Minimize the influence of salesmanship: Although no specific format or content was required for Natural Sciences grant applications, its officers were warned not to be drawn in by scientific salesmanship.
Although this seems logical, this is the hardest principle to enforce, since it requires constant vigilance and self-awareness.
What to do:
Enforce some form of a written application requirement.
Ignore verbal pleas in lieu of reviewing those applications.
What not to do:
Get taken in by a charismatic scientist.
This occurred to Weaver with Linus Pauling at times, culminating in Natural Sciences funding in vitro antibody production experiments in the early 1940s that proved to be shoddy science. Ultimately, Natural Sciences officer Frank B. Hanson cut Pauling’s funding.
To understand how these principles came to be, it’s important to understand the history of the Rockefeller Foundation’s Natural Sciences Division; where Weaver came from, what he looked for in program officers, and how he shaped his management philosophy.
Molecular Missionaries: A Brief History
Weaver’s Early Days
That so many breakthroughs in molecular biology were funded by grants emanating from within the four walls of the Rockefeller Foundation’s New York buildings was far from preordained when Weaver was named Natural Sciences director in 1932.
The numerous Rockefeller charities had just exited a tempestuous period of consolidation. Trustee Raymond Fosdick (future Rockefeller Foundation president and confidante of John D. Rockefeller Jr.) had pushed the organization away from its prior focus on societal initiatives, such as improving public health and promoting education. There had long been a secondary focus of funding academic research at institutions, but only with minimal involvement in the specifics.
Fosdick reconstituted the Rockefeller Foundation and pushed it to, instead, focus on funding the creation, diffusion, and application of scientific knowledge. Fosdick’s ultimate goal, as a Progressive social reformer, was to solve societal challenges by advancing science (see: Chapter 9 of Partners in Science).

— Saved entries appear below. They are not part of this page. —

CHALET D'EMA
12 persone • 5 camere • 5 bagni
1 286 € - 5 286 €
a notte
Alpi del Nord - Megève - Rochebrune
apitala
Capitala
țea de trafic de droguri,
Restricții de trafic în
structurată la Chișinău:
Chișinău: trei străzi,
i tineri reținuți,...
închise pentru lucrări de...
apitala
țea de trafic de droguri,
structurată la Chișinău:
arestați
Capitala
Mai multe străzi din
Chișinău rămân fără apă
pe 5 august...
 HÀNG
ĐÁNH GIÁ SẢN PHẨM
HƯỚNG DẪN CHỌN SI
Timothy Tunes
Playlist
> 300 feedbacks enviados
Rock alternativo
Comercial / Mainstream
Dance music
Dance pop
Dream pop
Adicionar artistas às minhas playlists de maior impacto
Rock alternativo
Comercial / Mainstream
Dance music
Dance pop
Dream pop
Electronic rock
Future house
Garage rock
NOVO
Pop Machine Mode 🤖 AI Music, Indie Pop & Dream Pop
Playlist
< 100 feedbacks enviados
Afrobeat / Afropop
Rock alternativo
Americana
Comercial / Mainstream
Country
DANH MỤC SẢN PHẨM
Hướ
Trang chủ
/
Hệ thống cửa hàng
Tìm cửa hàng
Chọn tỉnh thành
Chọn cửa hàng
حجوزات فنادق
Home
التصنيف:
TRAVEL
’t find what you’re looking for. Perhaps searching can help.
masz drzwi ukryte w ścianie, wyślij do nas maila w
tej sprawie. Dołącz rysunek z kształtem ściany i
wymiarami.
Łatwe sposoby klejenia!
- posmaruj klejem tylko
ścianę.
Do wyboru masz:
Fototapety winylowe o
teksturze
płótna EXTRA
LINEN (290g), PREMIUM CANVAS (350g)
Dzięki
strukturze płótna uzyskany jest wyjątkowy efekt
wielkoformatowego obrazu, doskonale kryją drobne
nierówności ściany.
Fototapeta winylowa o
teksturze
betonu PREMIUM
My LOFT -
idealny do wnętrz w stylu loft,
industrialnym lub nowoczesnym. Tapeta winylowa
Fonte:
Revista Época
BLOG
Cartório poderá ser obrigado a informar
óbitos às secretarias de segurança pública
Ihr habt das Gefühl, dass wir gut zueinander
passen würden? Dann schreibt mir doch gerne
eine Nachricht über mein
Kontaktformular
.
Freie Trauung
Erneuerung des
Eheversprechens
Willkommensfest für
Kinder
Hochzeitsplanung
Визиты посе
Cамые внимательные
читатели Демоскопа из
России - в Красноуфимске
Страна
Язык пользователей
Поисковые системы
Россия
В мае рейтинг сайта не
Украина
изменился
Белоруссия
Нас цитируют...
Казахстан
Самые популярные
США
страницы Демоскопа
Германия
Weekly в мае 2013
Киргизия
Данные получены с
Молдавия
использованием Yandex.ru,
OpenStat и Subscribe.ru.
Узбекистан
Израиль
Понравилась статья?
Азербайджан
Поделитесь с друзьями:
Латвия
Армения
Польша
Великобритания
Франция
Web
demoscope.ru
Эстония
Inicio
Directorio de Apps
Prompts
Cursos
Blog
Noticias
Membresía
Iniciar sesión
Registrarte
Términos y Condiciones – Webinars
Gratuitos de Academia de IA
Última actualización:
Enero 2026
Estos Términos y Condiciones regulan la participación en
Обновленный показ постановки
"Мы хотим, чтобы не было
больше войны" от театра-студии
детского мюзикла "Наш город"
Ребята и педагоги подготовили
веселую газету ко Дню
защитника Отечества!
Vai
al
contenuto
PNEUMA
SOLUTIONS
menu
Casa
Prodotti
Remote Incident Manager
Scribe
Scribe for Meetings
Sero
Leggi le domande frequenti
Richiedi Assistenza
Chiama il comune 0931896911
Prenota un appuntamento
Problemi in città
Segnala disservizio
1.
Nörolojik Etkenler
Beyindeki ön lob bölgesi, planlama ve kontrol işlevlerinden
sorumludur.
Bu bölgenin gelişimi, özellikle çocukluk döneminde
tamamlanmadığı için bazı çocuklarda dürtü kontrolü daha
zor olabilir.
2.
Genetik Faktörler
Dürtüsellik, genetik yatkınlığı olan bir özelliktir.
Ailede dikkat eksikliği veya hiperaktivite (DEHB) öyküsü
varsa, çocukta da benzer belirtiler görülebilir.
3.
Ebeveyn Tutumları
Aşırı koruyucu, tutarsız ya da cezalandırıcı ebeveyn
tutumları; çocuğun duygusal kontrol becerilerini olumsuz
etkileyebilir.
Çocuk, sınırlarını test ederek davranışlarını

Having spent almost his entire adult life immersed in the land-grant progressivism of the University of Wisconsin, Weaver wholeheartedly embraced Fosdick’s agenda upon his arrival. Weaver prepared a detailed program in natural and medical sciences, together with the Medical Sciences director, Alan Gregg (see Table 10-2). Weaver’s program largely adhered to Fosdick’s Progressive agenda, avoiding “science for science’s sake” (Chapter 10 of Partners in Science). A focal point of Weaver’s plan was “psychobiology” (now known as behavioral neuroscience), a field that attempted to unearth the physiological underpinnings of psychiatric and psychological phenomena.
However, Fosdick’s wrenching changes to Rockefeller philanthropy were not universally accepted by the trustees. Internecine strife persisted well into Weaver’s tenure, and placed his new proposals on shaky ground.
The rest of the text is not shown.